Sustainable drainage with concrete flagstones

Concrete paving slabs can allow rainwater to drain quickly and safely

You may have heard of sustainable urban drainage systems, or SUDS - driveways and paving methods that allow water to be carried into the ground, rather than leaving your property as surface run-off.

The idea behind these is simple as, unless water has a way of finding its way into the earth or the sewerage system, it can accumulate as large areas of standing water.

Concrete flagstones can provide you with an excellent option, as styles like York stone paving have wavy edges, similar to those of natural stone.

As they do not fit snugly against one another, York stone paving slabs leave small gaps through which the rainwater can escape, allowing it to penetrate into the earth as it would if your garden were still bare earth or lawn.

Other paving options - particularly block paving - are now emulating this wavy-edged approach, in order to prevent block-paved driveways from flooding in heavy rain.

How do I make sure my patio drains properly?

To give your patio the best chance of draining well in the rain, there are several steps you can take - and some of them fly in the face of the advice you might read elsewhere.

Firstly, you may wish to use the surface of your patio to guide rainwater in a particular direction; to do this, simply make sure that your patio slopes towards your chosen flowerbed, drainage ditch or sewer inlet.
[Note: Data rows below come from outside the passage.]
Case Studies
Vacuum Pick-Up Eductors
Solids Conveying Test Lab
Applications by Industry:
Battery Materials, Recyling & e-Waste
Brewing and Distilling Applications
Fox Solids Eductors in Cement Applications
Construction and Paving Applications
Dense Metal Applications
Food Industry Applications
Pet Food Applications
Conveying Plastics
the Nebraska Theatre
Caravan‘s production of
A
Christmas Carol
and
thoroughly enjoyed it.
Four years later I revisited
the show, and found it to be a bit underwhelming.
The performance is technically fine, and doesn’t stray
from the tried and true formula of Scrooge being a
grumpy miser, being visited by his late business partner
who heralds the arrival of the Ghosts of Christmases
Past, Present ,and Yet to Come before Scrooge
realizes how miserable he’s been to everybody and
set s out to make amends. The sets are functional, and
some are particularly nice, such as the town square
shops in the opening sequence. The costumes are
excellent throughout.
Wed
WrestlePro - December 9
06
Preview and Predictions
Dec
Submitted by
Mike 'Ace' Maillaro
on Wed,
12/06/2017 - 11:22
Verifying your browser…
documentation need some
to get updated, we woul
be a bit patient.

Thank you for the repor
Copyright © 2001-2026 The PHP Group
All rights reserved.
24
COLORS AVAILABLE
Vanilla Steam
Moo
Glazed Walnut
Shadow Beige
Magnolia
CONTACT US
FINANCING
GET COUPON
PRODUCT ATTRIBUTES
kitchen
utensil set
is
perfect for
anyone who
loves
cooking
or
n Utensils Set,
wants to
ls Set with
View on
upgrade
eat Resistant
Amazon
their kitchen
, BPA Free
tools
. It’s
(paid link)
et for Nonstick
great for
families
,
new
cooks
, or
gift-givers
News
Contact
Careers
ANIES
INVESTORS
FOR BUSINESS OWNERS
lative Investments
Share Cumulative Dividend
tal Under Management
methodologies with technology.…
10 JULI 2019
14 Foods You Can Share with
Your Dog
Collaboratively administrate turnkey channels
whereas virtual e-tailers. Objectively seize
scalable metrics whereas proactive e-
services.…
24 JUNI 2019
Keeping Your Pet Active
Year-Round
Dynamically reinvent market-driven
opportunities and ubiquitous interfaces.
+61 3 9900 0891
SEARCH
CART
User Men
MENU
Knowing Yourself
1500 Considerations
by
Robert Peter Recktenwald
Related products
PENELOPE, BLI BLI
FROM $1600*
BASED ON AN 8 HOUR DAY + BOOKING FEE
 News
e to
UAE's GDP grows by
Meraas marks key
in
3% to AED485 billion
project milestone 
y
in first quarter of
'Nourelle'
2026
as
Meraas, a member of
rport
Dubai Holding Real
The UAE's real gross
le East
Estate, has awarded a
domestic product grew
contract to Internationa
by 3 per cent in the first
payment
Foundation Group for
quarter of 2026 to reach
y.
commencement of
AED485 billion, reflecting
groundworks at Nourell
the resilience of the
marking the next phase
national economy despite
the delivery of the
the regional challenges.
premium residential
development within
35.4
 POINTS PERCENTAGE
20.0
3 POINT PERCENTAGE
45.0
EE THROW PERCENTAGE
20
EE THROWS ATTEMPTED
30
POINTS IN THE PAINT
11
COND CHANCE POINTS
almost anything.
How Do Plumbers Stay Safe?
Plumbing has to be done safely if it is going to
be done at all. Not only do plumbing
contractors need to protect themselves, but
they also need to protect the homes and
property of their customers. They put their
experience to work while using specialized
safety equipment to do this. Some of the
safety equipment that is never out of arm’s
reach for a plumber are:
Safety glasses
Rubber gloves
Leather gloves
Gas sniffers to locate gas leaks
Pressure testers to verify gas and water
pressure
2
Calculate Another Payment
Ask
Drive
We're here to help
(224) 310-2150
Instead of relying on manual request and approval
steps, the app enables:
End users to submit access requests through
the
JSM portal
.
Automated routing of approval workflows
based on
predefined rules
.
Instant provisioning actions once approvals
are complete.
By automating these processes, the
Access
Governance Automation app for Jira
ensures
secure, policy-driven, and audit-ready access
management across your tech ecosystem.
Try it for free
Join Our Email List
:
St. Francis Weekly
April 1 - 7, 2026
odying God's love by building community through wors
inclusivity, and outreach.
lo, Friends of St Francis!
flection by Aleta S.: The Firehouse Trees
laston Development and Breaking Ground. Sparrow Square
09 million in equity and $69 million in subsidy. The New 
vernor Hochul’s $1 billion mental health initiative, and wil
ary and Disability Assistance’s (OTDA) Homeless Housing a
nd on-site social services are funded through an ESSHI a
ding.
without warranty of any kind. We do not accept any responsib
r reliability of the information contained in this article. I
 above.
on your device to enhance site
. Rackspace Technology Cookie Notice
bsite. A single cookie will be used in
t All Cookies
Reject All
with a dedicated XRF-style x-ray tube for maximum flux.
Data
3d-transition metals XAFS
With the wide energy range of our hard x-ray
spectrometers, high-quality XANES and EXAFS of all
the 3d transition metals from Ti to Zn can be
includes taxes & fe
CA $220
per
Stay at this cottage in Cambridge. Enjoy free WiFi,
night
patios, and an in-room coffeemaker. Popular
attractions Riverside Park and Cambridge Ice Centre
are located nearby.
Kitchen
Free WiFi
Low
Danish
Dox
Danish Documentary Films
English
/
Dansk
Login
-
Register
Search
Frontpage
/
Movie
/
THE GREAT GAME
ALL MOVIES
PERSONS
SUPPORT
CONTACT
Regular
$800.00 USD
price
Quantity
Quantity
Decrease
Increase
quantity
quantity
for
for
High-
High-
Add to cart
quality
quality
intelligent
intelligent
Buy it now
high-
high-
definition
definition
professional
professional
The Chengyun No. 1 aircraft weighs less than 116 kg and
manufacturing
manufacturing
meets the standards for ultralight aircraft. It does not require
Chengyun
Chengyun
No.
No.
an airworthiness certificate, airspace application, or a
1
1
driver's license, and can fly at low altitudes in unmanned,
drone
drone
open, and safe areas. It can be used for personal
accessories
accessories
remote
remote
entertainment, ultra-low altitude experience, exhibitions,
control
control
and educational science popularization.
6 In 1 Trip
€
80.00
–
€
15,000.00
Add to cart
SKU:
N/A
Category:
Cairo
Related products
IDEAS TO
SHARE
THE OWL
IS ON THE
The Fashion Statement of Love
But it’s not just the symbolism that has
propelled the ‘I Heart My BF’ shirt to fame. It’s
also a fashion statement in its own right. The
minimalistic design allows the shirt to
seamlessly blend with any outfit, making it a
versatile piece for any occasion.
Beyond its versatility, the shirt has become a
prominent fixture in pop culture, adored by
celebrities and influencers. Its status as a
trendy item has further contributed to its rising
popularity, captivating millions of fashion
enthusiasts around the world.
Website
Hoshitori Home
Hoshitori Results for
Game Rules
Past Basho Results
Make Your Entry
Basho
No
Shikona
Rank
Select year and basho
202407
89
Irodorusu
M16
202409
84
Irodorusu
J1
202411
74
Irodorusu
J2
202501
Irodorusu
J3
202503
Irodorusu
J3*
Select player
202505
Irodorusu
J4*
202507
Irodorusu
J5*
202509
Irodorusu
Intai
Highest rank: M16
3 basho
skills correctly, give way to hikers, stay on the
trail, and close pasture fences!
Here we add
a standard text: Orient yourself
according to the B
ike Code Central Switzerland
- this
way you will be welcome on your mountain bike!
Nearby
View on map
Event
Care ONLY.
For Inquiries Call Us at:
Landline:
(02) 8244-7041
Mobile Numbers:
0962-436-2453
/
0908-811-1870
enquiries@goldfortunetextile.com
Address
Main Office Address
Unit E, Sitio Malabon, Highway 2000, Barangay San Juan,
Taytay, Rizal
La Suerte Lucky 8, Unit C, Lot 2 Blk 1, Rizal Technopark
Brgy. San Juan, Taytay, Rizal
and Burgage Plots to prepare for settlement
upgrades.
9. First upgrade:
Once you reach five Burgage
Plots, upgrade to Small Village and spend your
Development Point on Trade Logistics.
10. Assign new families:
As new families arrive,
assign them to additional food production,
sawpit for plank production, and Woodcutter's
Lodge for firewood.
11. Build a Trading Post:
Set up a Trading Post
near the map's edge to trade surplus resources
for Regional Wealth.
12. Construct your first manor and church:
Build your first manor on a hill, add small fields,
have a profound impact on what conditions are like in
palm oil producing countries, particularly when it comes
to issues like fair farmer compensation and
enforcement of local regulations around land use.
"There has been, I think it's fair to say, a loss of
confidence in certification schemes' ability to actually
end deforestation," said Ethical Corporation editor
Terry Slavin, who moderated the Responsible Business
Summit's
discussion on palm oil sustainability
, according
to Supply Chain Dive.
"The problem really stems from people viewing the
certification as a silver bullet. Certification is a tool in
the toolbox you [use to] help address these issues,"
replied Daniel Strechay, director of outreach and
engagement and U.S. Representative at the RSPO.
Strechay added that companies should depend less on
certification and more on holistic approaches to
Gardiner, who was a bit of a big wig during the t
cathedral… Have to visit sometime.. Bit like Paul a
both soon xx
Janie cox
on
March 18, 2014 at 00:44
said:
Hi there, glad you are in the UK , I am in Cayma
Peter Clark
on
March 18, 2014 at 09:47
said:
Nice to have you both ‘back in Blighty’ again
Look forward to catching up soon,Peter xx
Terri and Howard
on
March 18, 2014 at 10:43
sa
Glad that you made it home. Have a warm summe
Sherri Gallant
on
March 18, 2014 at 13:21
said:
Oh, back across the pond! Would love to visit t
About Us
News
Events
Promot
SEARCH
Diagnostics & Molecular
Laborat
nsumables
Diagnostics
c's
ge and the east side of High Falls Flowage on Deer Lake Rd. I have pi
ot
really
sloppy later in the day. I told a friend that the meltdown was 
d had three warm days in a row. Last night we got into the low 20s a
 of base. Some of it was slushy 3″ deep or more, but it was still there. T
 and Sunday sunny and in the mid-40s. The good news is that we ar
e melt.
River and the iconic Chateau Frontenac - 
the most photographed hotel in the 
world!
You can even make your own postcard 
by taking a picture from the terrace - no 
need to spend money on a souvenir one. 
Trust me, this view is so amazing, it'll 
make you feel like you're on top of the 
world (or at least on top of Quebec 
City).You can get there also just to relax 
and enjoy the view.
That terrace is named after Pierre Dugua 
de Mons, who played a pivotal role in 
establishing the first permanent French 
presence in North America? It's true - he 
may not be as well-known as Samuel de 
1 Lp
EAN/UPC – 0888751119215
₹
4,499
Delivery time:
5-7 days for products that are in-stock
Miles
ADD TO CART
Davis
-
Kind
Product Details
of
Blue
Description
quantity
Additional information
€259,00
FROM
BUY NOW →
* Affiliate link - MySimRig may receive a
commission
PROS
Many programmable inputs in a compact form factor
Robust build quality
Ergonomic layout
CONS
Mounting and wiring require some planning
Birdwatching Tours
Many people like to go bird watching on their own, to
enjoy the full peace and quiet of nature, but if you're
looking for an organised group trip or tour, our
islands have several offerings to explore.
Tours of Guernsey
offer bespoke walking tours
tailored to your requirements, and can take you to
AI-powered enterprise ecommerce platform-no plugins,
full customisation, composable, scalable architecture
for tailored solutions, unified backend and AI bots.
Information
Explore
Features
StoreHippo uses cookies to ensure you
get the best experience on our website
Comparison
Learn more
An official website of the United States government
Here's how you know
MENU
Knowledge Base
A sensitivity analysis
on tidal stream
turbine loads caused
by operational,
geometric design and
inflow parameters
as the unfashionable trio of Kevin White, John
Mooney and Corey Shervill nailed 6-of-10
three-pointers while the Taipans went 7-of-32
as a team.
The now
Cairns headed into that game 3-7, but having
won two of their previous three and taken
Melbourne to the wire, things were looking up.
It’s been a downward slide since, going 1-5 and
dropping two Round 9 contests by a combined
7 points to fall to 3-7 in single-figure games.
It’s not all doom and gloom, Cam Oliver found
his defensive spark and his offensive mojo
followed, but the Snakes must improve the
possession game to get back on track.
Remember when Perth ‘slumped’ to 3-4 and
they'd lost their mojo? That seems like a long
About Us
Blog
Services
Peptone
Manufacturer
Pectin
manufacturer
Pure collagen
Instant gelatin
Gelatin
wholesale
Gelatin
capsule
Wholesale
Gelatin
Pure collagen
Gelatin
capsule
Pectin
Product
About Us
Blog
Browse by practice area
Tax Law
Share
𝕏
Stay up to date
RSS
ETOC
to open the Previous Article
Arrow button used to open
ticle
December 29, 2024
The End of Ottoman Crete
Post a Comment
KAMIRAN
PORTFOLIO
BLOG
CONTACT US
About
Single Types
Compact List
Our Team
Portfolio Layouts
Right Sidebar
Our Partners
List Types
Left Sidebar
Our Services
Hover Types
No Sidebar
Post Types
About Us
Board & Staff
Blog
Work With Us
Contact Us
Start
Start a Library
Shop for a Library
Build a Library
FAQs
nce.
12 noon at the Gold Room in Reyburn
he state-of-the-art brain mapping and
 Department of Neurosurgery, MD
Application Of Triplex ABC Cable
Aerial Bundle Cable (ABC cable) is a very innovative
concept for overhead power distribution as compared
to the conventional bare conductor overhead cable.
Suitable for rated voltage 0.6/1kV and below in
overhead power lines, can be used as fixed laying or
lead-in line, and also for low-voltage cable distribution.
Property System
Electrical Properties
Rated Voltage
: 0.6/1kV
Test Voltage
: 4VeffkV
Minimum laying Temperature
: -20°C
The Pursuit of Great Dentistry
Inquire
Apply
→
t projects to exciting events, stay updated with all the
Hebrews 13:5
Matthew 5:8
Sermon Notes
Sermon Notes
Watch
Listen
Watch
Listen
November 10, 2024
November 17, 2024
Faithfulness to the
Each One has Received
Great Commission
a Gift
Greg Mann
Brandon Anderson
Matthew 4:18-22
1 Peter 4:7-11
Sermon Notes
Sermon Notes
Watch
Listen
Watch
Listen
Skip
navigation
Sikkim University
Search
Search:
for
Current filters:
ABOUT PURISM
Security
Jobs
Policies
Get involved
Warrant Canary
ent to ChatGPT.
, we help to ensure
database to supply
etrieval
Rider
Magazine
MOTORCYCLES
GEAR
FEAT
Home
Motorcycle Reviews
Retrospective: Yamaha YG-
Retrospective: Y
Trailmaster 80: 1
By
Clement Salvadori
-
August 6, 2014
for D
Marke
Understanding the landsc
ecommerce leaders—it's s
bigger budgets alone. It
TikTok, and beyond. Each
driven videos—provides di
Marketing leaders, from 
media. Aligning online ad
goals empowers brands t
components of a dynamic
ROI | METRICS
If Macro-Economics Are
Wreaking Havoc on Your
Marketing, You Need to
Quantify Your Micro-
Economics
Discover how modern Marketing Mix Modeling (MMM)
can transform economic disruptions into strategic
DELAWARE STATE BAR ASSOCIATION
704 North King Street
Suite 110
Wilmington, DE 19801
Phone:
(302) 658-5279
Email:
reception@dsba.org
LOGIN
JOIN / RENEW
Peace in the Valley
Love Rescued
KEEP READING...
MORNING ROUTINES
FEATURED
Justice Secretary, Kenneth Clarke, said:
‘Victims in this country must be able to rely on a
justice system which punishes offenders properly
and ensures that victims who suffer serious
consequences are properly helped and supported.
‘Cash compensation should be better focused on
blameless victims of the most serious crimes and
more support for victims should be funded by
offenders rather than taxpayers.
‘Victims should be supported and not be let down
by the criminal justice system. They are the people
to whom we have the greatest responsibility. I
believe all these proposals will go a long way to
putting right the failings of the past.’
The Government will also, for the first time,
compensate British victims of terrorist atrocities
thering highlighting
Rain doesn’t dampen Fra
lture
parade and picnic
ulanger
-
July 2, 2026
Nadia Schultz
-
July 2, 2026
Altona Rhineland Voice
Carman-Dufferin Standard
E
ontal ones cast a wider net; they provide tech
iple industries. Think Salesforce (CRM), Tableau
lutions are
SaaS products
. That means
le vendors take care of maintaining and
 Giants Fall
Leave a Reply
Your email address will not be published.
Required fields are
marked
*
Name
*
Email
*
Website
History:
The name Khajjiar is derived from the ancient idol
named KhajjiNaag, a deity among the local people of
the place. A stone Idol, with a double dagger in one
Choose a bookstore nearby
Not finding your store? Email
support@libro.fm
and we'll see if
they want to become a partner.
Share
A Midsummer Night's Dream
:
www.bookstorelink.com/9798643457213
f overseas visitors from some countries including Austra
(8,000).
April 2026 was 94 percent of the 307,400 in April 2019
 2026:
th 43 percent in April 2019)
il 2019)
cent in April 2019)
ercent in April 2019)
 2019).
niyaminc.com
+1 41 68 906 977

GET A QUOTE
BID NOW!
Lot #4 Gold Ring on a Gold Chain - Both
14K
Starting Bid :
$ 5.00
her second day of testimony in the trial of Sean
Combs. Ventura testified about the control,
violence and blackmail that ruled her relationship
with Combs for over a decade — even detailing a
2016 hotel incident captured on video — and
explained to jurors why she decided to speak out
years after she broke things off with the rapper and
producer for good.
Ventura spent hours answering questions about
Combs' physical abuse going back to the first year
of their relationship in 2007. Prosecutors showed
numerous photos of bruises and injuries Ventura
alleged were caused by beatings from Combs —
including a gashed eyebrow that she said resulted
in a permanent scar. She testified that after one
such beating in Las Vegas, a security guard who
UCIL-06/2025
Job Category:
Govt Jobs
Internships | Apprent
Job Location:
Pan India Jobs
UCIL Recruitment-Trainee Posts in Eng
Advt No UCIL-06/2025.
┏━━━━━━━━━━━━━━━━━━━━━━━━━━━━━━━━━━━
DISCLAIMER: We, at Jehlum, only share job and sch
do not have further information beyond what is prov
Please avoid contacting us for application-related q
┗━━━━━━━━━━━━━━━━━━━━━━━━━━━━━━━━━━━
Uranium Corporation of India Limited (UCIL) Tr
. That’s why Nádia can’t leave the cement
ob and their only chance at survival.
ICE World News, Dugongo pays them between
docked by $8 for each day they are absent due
Laying on a bed of sand makes it quite easy to make minor adjustments to the slope of your patio, and is probably the way you've been told to lay your concrete paving slabs if you've read any tutorials or asked friends and family who have laid a patio of their own in the past.

The second option is a little different, however, as it allows rainwater to continue draining directly downwards into the earth.

In this approach, you would lay your concrete slabs on to gravel, which in turn would be spread over a permeable membrane, rather than any kind of non-permeable plastic sheeting.

Leave a small gap between the slabs as you lay them and fill the joints with loose gravel, rather than packed sand or mortar, which can both prevent water from draining through.